À Saint-Jorioz, Technogenia, le spécialiste des revêtements anti-usure pour l’industrie, revoit son tour de table pour assurer son développement et sa transition écologique.

Technogenia, groupe familial haut-savoyard (holding Technosup) créé en 1979 par Guy Maybon, a annoncé fin juillet avoir réorganisé sa capitalisation, l’ouvrant à un nouveau pacte d’actionnaires que sont le Fonds souverain Auvergne-Rhône-Alpes et Bpifrance, qui réinvestit. Ils viennent en remplacement des investisseurs sortants (Société Générale, Siparex, Rhône-Alpes PME et Rhône Dauphine Développement). La famille fondatrice reste largement majoritaire mais le montant du financement et la répartition n’ont pas été dévoilés. Il a seulement été indiqué qu’« il s’agit d’un changement dans la continuité, dans les mêmes proportions que précédemment. »

Entre innovation et RSE

Grâce à cette opération, Technogenia – un des leaders mondiaux sur le marché des produits et revêtements anticorrosion et anti-usure à base de carbure de tungstène (fritté ou fondu) – continue à innover et à se diversifier.

Dans l’usine de Saint-Jorioz, cette turbine Giromixer a été rechargée en carbure de tungstène au chalumeau.

« Une innovation de rupture, encore en phase de test, sera commercialisée prochainement », se réjouit Valérie Maybon, la directrice générale, qui investit en moyenne 2 à 5 % du chiffre d’affaires dans la R & D. Impossible d’en savoir davantage, « tant les brevets de l’entreprise ont été copiés ».

Au-delà, le groupe, qui compte encore parmi ses gros clients d’importants foreurs pétroliers, cherche à pénétrer d’autres secteurs d’activité, de forage notamment, même si ses applications (sidérurgie, chimie fine, fonderie, pétrole/gaz, industrie céramique, BTP, agriculture, agroalimentaire…) sont quasi illimitées.

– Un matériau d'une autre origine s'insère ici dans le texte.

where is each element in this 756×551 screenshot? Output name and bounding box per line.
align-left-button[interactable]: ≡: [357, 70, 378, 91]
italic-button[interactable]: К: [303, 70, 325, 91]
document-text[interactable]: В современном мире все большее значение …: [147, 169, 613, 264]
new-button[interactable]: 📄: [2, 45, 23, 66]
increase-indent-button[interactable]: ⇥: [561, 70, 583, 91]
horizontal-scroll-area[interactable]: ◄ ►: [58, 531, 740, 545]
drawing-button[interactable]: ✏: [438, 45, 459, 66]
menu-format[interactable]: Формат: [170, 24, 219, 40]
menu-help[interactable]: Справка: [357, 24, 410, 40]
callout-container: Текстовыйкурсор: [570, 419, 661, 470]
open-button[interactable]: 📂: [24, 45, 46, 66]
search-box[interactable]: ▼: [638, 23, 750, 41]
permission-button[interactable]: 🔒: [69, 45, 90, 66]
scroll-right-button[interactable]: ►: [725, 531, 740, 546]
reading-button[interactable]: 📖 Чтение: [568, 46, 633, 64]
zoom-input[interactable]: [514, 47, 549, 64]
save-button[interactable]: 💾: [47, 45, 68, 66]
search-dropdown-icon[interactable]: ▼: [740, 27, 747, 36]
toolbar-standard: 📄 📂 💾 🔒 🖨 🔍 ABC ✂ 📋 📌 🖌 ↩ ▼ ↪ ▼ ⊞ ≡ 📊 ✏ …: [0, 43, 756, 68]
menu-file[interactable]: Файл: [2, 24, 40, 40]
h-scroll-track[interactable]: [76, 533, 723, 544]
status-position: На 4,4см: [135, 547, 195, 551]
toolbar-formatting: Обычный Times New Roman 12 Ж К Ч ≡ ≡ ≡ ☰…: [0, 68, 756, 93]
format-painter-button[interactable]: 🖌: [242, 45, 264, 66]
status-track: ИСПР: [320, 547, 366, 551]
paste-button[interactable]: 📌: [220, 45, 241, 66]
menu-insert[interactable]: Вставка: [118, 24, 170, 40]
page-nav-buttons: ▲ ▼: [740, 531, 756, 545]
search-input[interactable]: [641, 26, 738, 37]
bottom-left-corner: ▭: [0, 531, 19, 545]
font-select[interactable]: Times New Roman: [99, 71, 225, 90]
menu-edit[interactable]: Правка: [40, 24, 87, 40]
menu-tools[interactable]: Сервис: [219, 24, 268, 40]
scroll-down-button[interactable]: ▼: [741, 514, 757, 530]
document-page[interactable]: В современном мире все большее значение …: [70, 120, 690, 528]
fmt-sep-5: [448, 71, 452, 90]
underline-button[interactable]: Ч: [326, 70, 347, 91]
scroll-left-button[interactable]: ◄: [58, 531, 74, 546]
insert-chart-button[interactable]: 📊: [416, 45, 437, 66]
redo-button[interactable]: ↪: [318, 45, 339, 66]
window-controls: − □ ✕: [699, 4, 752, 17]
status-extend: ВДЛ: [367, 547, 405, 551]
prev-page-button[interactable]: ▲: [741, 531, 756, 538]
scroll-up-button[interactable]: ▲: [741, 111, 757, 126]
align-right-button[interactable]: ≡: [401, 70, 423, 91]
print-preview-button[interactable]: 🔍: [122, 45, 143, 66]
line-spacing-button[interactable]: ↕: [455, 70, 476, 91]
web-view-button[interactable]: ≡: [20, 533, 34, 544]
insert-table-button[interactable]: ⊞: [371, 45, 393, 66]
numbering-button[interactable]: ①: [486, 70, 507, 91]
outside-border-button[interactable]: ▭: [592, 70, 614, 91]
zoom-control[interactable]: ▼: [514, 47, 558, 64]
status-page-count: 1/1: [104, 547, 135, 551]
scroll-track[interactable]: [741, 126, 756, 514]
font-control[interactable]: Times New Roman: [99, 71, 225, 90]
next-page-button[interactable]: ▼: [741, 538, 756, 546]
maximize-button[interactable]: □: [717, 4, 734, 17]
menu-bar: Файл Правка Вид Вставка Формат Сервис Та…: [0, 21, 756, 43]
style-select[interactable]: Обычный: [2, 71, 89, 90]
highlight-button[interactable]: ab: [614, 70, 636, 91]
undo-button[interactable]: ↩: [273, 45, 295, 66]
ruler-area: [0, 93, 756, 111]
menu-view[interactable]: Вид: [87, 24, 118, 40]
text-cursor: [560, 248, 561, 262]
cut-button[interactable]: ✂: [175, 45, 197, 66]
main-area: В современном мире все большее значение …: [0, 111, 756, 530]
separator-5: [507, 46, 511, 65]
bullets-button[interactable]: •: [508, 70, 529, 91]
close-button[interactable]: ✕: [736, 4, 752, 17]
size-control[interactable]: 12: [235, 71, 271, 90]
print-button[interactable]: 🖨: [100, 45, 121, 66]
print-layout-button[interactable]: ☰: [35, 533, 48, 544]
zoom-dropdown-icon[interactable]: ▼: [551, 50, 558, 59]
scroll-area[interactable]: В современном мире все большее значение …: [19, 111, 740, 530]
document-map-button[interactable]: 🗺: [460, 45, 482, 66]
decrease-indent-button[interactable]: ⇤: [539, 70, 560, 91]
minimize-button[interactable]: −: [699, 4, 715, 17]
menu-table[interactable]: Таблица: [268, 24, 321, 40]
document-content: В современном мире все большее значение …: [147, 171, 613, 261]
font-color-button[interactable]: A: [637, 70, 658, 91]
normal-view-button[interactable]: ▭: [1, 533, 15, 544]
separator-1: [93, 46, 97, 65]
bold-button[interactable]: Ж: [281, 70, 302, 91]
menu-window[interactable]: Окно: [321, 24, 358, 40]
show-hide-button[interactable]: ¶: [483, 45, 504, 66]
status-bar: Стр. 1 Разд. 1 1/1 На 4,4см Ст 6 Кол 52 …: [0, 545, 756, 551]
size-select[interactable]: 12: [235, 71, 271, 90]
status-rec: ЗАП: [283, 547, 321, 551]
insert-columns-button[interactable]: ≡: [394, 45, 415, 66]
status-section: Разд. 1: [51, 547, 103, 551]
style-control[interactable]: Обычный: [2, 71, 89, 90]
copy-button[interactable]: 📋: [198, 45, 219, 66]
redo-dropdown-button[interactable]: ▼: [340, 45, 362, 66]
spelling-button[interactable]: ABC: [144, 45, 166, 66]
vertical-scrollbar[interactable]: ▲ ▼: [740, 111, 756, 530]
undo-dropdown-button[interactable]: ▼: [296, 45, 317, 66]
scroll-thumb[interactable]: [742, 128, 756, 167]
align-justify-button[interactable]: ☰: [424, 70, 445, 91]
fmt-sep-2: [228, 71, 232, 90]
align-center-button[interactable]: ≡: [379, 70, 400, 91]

« Pour autant, nous devons tendre vers une vraie équation, à savoir investir dans des applications en codéveloppement avec nos clients, qui soient pertinentes et en volumes suffisants pour en garantir la rentabilité », explique la dirigeante, en quête de pièces mécaniques où l’usure et la répétabilité sont réelles.

Elle ajoute : « Assurer le recouvrement de pièces complexes, on sait faire. Encore faut-il que cela en vaille la peine pour pouvoir le déployer à plus grande échelle. »

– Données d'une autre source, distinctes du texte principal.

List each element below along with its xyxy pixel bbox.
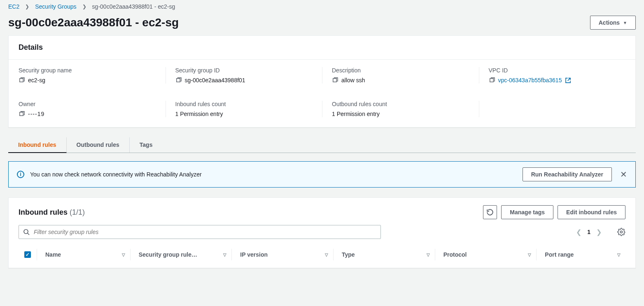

Par ailleurs, l’entreprise prévoit de renforcer son développement à l’international. En plus de ses cinq centres de services aux États-Unis (deux), au Royaume-Uni, au Moyen-Orient et en France (à Rumilly, sur le site de sa filiale Carbure du Chéran), elle en a ouvert un sixième à Dammam, en Arabie saoudite, en septembre 2021, et compte bien en créer d’autres, dans les pays nordiques et en Inde. Ces filiales achètent les consommables fabriqués dans l’usine du groupe à Saint-Jorioz (sous forme de cordon ou de poudre) et les mettent en œuvre.

Technogenia cible aussi l’Europe, quand les conditions seront plus favorables. « À l’heure actuelle, dit Valérie Maybon, c’est très compliqué en raison des taxes antidumping, trop contraignantes et très élevées (33 % sur les achats de matières premières). »

Enfin, dernier enjeu, et il est de taille : la RSE. Technogenia veut, en effet, accélérer sa transition écologique. « Si notre business model consiste à prolonger la durée de vie des matériels et composants grâce à des dépôts laser ou mixtes ultraperformants – et cela depuis les années 1980 –, les matières premières que nous utilisons sont très émettrices de gaz à effet de serre. Par conséquent, cette durée de vie doit être calculée au plus juste, en optimisant le dépôt et en réduisant son épaisseur pour obtenir le meilleur rendement possible, à la fois en termes économiques et écologiques. À un certain stade d’usure, on peut aussi se poser la question de réparer ou pas », pointe Valérie Maybon, qui incite ses clients à lui faire des retours fiables pour, in fine, permettre à Technogenia de limiter son empreinte carbone. Durablement.